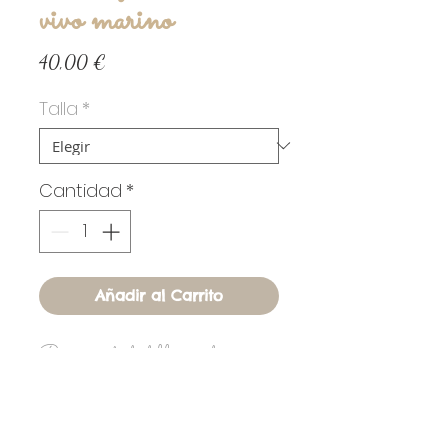
vivo marino
Precio
40,00 €
Talla
*
Cantidad
*
Añadir al Carrito
Pijama corto de doble gasa de
algodón blanco con vivo marino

> [PROBLEM TO SOLVE]
Would you copy out every entry above word for word, without the pictures?

> [PROBLEM SOLUTION]
vivo marino
Precio
40,00 €
Talla
*
Cantidad
*
Añadir al Carrito
Pijama corto de doble gasa de
algodón blanco con vivo marino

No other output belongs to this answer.